The question, therefore, is where do we go from here? There is no reason why the politicians and journalists who incite communal passions cannot be acted upon, directly or indirectly. This should actually happen on fast track basis in order to correct this grievous malady.

There is no reason that the media, specially TV channels are permitted to stoke fires of hatred. And let us not talk of freedom of press when rallies by military veterans and their continuing protests at Jantar Mantar are completely blacked out on obvious behest of the government.

In addition, we need to seriously look at our education system. Why are ethics and nationalism not part of the CBSE syllabus and left to sundry NGOs running sporadic camps for children? Why can’t we introduce NCC in all schools and colleges?

Isn’t it a shame that 14 universities in Germany are teaching Sanskrit and when Sanskrit is acknowledged globally as mother of all languages and NASA acknowledges Sanskrit as the best for computer programming, we look askance at it?

In April 2012, CBSE made Chinese a foreign language subject for middle school students in 500 schools, with plans to promote study of Chinese in 11,500 middle schools, so why not Sanskrit at least at equal level?

Post the jolt East India Company received with the 1857 Mutiny, the British requisitioned the services of German Indologist Max Muller to educate officers of the ICS cadre when this service was introduced.
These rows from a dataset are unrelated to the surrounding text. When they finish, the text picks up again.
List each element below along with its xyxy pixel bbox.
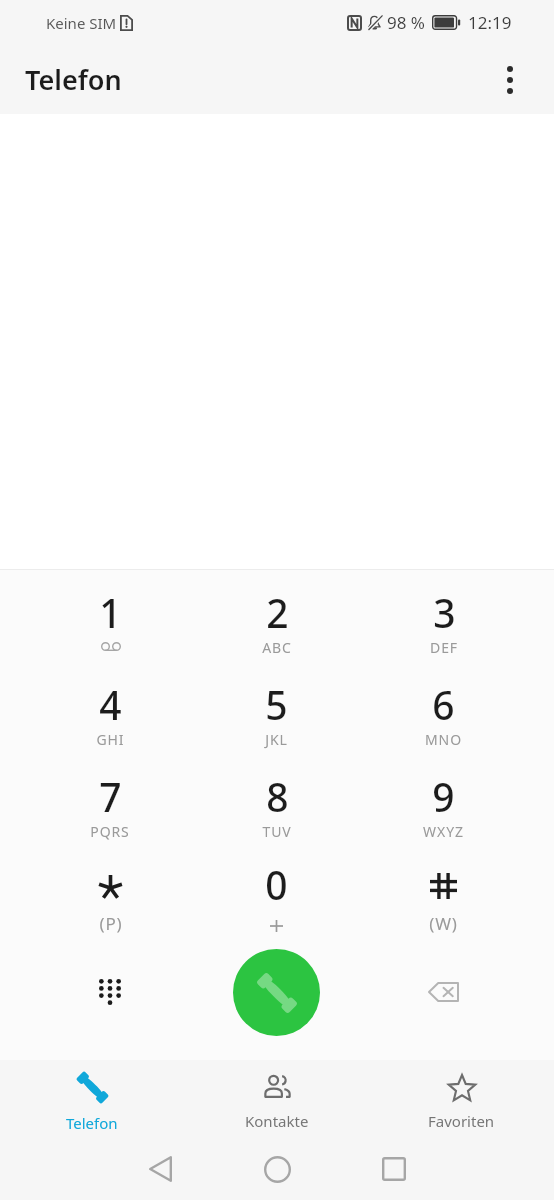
staticText: 12:19 bbox=[468, 11, 512, 34]
button[interactable]: (P) bbox=[27, 858, 193, 936]
button[interactable]: 9 bbox=[360, 766, 527, 858]
staticText: 4 bbox=[99, 678, 122, 731]
button[interactable]: (W) bbox=[360, 858, 527, 936]
staticText: 6 bbox=[432, 678, 455, 731]
staticText: 0 bbox=[265, 858, 288, 911]
button[interactable]: 1 bbox=[27, 582, 193, 674]
staticText: TUV bbox=[262, 822, 292, 841]
button[interactable]: 0 bbox=[193, 858, 360, 936]
staticText: Keine SIM bbox=[46, 13, 117, 33]
button[interactable]: Kontakte bbox=[184, 1060, 369, 1145]
staticText: 7 bbox=[99, 770, 122, 823]
staticText: (P) bbox=[99, 912, 123, 935]
button[interactable]: Telefon bbox=[0, 1060, 184, 1145]
staticText: 9 bbox=[432, 770, 455, 823]
button[interactable]: Favoriten bbox=[369, 1060, 554, 1145]
staticText: Kontakte bbox=[245, 1111, 309, 1131]
staticText: GHI bbox=[96, 730, 125, 749]
staticText: PQRS bbox=[90, 822, 130, 841]
button[interactable]: Recents bbox=[368, 1143, 420, 1195]
staticText: Favoriten bbox=[428, 1111, 495, 1131]
staticText: (W) bbox=[429, 912, 458, 935]
staticText: 8 bbox=[266, 770, 289, 823]
button[interactable]: Home bbox=[251, 1143, 303, 1195]
button[interactable]: 5 bbox=[193, 674, 360, 766]
staticText: 2 bbox=[266, 586, 289, 639]
staticText: DEF bbox=[430, 638, 458, 657]
button[interactable]: 3 bbox=[360, 582, 527, 674]
button[interactable]: Back bbox=[134, 1143, 186, 1195]
button[interactable]: Keypad bbox=[27, 937, 193, 1047]
staticText: Telefon bbox=[66, 1113, 118, 1133]
button[interactable]: 8 bbox=[193, 766, 360, 858]
button[interactable]: Delete bbox=[360, 937, 527, 1047]
staticText: JKL bbox=[265, 730, 288, 749]
staticText: 1 bbox=[99, 586, 122, 639]
button[interactable]: 4 bbox=[27, 674, 193, 766]
staticText: 3 bbox=[433, 586, 456, 639]
staticText: ABC bbox=[262, 638, 292, 657]
staticText: WXYZ bbox=[423, 822, 464, 841]
button[interactable]: 6 bbox=[360, 674, 527, 766]
staticText: 98 % bbox=[387, 11, 425, 34]
button[interactable]: Call bbox=[233, 949, 320, 1036]
staticText: Telefon bbox=[25, 61, 122, 98]
button[interactable]: 2 bbox=[193, 582, 360, 674]
button[interactable]: 7 bbox=[27, 766, 193, 858]
staticText: MNO bbox=[425, 730, 462, 749]
staticText: 5 bbox=[265, 678, 288, 731]
button[interactable]: More options bbox=[482, 52, 538, 108]
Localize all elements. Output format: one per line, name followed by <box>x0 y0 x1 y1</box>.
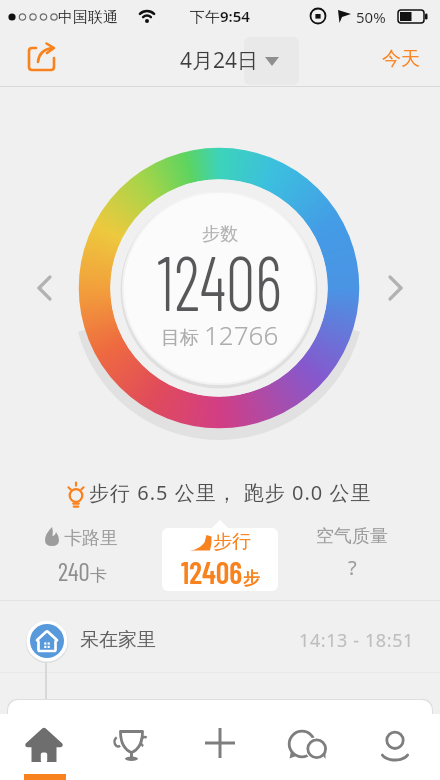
staticText: 14:13 - 18:51 <box>299 628 414 653</box>
staticText: 步行 <box>213 530 251 554</box>
staticText: ? <box>348 554 357 581</box>
staticText: 步 <box>243 568 260 589</box>
staticText: 呆在家里 <box>80 628 156 652</box>
button[interactable] <box>264 716 352 780</box>
staticText: 今天 <box>382 47 420 71</box>
button[interactable] <box>20 42 62 78</box>
staticText: 中国联通 <box>58 8 118 27</box>
button[interactable] <box>0 716 88 780</box>
button[interactable]: 今天 <box>382 47 420 71</box>
staticText: 空气质量 <box>316 525 388 548</box>
staticText: 下午9:54 <box>190 6 250 26</box>
button[interactable] <box>30 522 135 584</box>
staticText: 步行 6.5 公里， 跑步 0.0 公里 <box>89 479 372 506</box>
staticText: 步数 <box>202 223 238 246</box>
staticText: 12766 <box>204 317 279 352</box>
staticText: 卡路里 <box>64 527 118 550</box>
button[interactable] <box>352 716 440 780</box>
button[interactable]: 4月24日 <box>180 46 279 75</box>
button[interactable]: 呆在家里 <box>0 612 440 668</box>
button[interactable]: 步行 <box>162 528 278 591</box>
button[interactable]: 空气质量 <box>307 525 397 581</box>
button[interactable] <box>176 716 264 780</box>
staticText: 240 <box>58 556 90 586</box>
staticText: 卡 <box>90 565 107 586</box>
staticText: 4月24日 <box>180 46 259 75</box>
staticText: 目标 <box>161 324 204 350</box>
button[interactable] <box>88 716 176 780</box>
staticText: 12406 <box>181 554 243 590</box>
staticText: 12406 <box>157 235 283 326</box>
staticText: 50% <box>356 7 386 27</box>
Muller later went on record to say, “If I am asked which nation had been advanced in the modern world in respect of education and culture, then I would say it was India”.

What are we teaching our children (the citizens and leaders of tomorrow) about our culture and heritage? American thinker Thoreau stated, “In the great teachings of Vedas, there is no touch of sectarianism. It is of all ages, climes and nationalities and is the road for attainment of the Great Knowledge.”

Voltaire reiterated their importance by saying, “The Veda was the most precious gift for which the West had ever been indebted to the East”.

Why then can we not remove the misperception within India that Vedas relate only to Hindu religion, and once having done so, gift this knowledge to our children and youth?

Above are issues the Government and the public at large need to seriously examine if India’s stature is to grow at the required pace.

Prakash Katoch is third generation army officer hailing from Himachal Pradesh. He is former Lieutenant General from Special Forces and post retirement has published over 1800 articles on international affairs, geopolitics, military, security, technical and topical issues besides authoring two books. He is active in seminars at both national and international levels.